Allá en el interior de su conciencia se le aparecía el genio del bien, como él lo vio por vez primera, rodeado de flores de la Naturaleza, alumbrado por el sol, produciendo cantares dulcísimos, que él había desoído, que él había menospreciado, enseñándole, con los ojos fijos en el cielo y en la luz, los derroteros eternos por donde puede caminar el hombre a su patria inmortal, al origen divino de su espíritu. Y él había despreciado en Ángela su propia salvación.

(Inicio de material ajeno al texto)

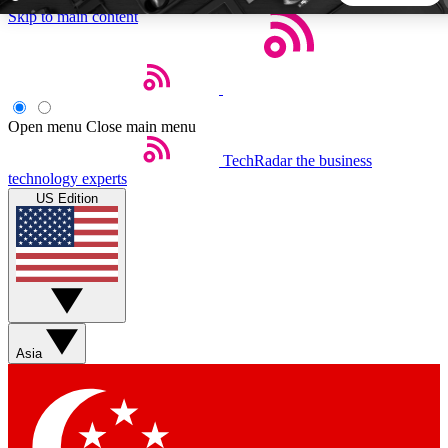
Skip to main content
5
24/7
44K+
EXCLUSIVE PERKS
INSIDER INSIGHTS
ACTIVE MEMBERS
Open menu
Close main menu
TechRadar
the business
Weekly newsletters
Commenting a
technology experts
Get daily news, weekly deals and the
Join the conversation,
US Edition
week’s top tech stories
thoughts and get exp
BECOME A TECHRADAR INSIDER
Sign up with your email below to instantly access member
features, newsletters and exclusive Insider perks
Asia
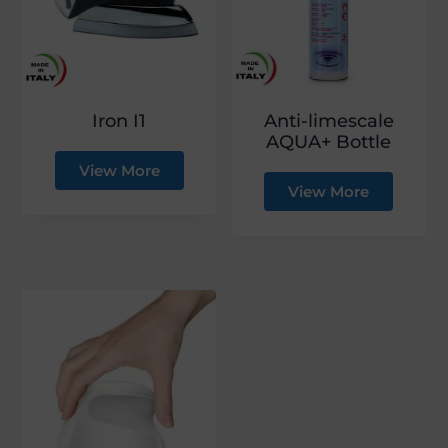
g
a
t
i
Iron I1
Anti-limescale
o
AQUA+ Bottle
n
View More
View More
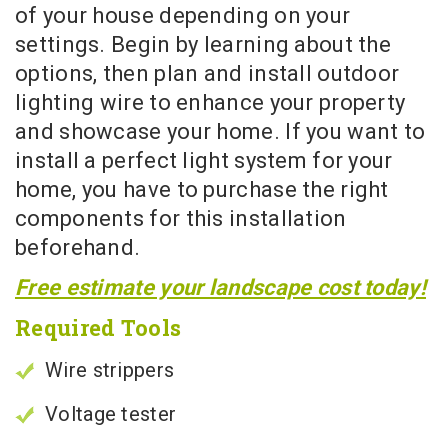
of your house depending on your
settings. Begin by learning about the
options, then plan and install outdoor
lighting wire to enhance your property
and showcase your home. If you want to
install a perfect light system for your
home, you have to purchase the right
components for this installation
beforehand.
Free estimate your landscape cost today!
Required Tools
Wire strippers
Voltage tester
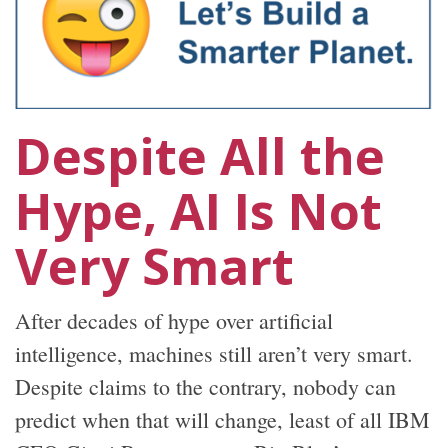
Despite All the
Hype, AI Is Not
Very Smart
After decades of hype over artificial
intelligence, machines still aren’t very smart.
Despite claims to the contrary, nobody can
predict when that will change, least of all IBM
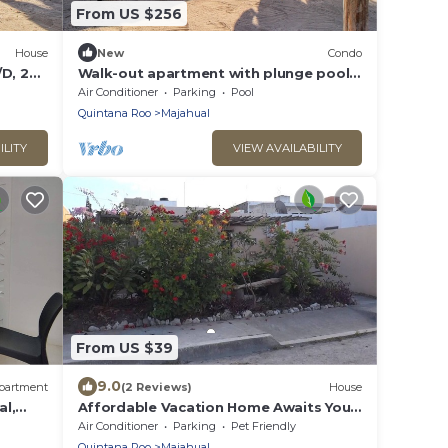
From US $256
House
New
Condo
D, 2
Walk-out apartment with plunge pool,
ar
private patio, and WiFi - near beach
Air Conditioner
Parking
Pool
Quintana Roo
Majahual
ILITY
VIEW AVAILABILITY
From US $39
9.0
partment
(2 Reviews)
House
al,
Affordable Vacation Home Awaits You
ca del
In Mahahual
Air Conditioner
Parking
Pet Friendly
Quintana Roo
Majahual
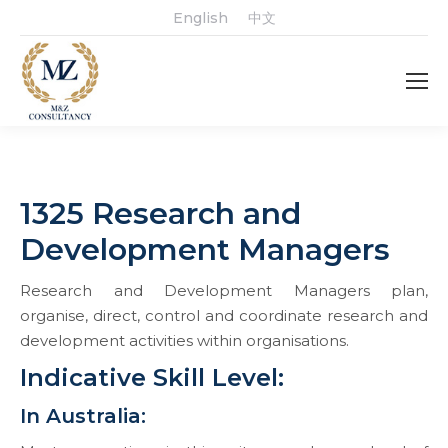
English
中文
1325 Research and
Development Managers
Research and Development Managers plan,
organise, direct, control and coordinate research and
development activities within organisations.
Indicative Skill Level:
In Australia:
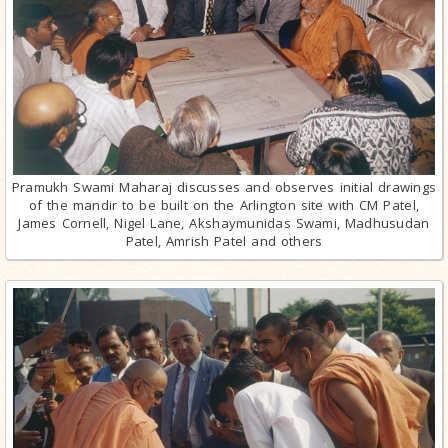
Pramukh Swami Maharaj discusses and observes initial drawings
of the mandir to be built on the Arlington site with CM Patel,
James Cornell, Nigel Lane, Akshaymunidas Swami, Madhusudan
Patel, Amrish Patel and others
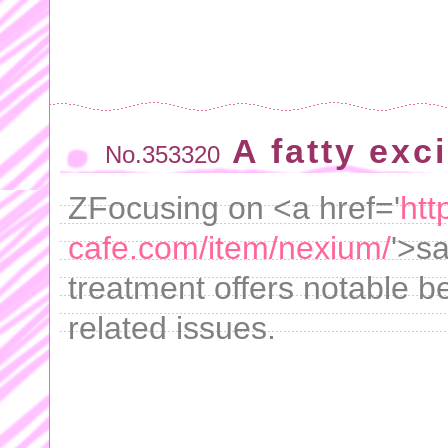
A fatty exc
No.353320
ZFocusing on <a href='
htt
cafe.com/item/nexium/
'>s
treatment offers notable be
related issues.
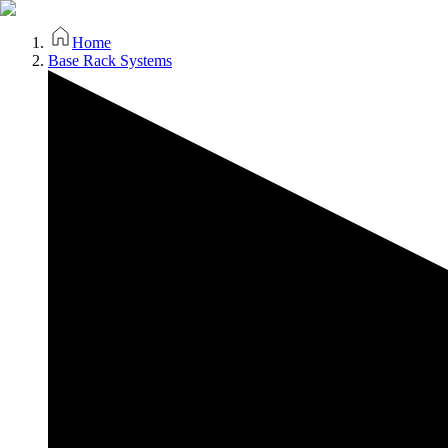
Home
Base Rack Systems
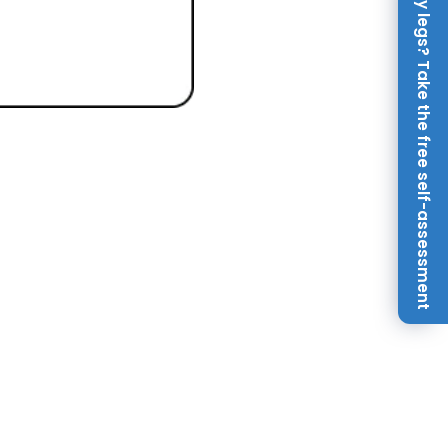
Achy legs? Take the free self-assessment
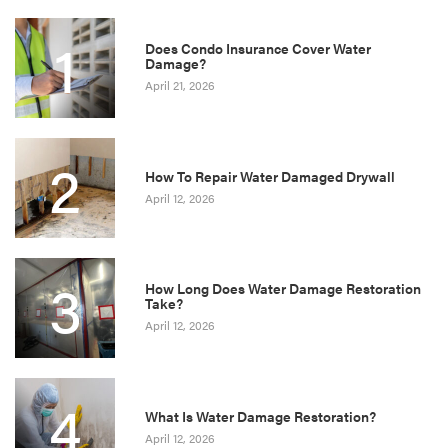
1
Does Condo Insurance Cover Water
Damage?
April 21, 2026
2
How To Repair Water Damaged Drywall
April 12, 2026
3
How Long Does Water Damage Restoration
Take?
April 12, 2026
4
What Is Water Damage Restoration?
April 12, 2026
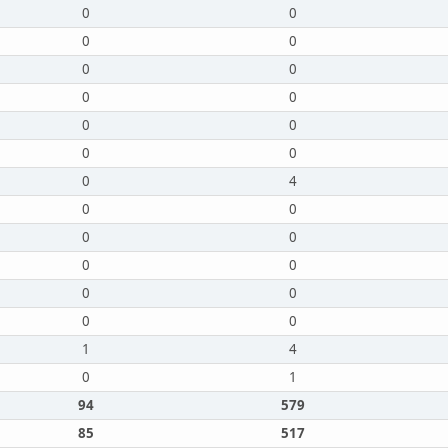
0
0
0
0
0
0
0
0
0
0
0
0
0
4
0
0
0
0
0
0
0
0
0
0
1
4
0
1
94
579
85
517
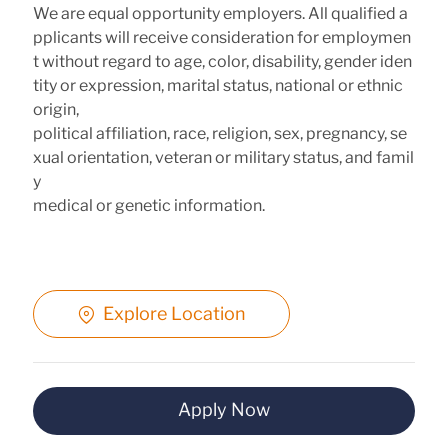
We are equal opportunity employers. All qualified a
pplicants will receive consideration for employmen
t without regard to age, color, disability, gender iden
tity or expression, marital status, national or ethnic
origin,
political affiliation, race, religion, sex, pregnancy, se
xual orientation, veteran or military status, and famil
y
medical or genetic information.
Explore Location
Apply Now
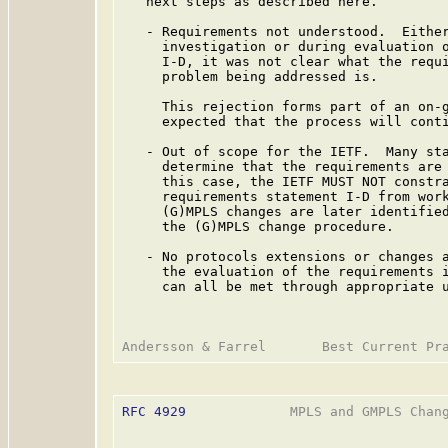
   next steps as described here.

   - Requirements not understood.  Either
     investigation or during evaluation o
     I-D, it was not clear what the requi
     problem being addressed is.

     This rejection forms part of an on-g
     expected that the process will conti
   - Out of scope for the IETF.  Many sta
     determine that the requirements are 
     this case, the IETF MUST NOT constra
     requirements statement I-D from work
     (G)MPLS changes are later identified
     the (G)MPLS change procedure.

   - No protocols extensions or changes a
     the evaluation of the requirements i
     can all be met through appropriate u
RFC 4929
             MPLS and GMPLS Chang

De otro lado se acordaba de la primera vez que vio el genio del mal. Margarita, ricamente vestida, adornada de flores contrahechas, de diamantes, de perlas, en un perfumado salón, muellemente reclinada, iluminada por mil bujías, riéndose de todo cuanto hay de grande, de divino en el hombre, y exaltando, con la copa vacía en las manos, el recuerdo del mal, el triunfo del vicio. Y al adorar a Margarita, el infeliz Eduardo había adorado su propia perdición.

En algunos instantes la incertidumbre reinó en su corazón, la duda en su alma. Pero bien pronto se avergonzó de aquella incertidumbre, se arrepintió de aquella duda, y abrazó con fuertes y apretados abrazos el mal, todo el mal que le había traído a tan triste y aflictivo estado. Y, en efecto, en la lógica de los hechos, el mal engendra siempre el mal, y el castigo es una consecuencia del mal. No hay acción mala que no sea castigada; no hay vicio que sea por Dios consentido largo tiempo.

Todos los vicios se despeñan, todos se arrastran a su centro verdadero de gravedad, que es el abismo. Sólo el alma inmortal, el alma divina de la vida y del hombre, es la virtud. Pero con las tempestades de la vida pasan aniquilados los vicios, y la virtud, la virtud vuelve al cielo, vuelve a Dios. ¡Oh! Cuando la virtud nos abandona, somos peores que la piedra, los más infelices, los más desgraciados, los más enfermos de cuantos seres se mueven bajo el cielo.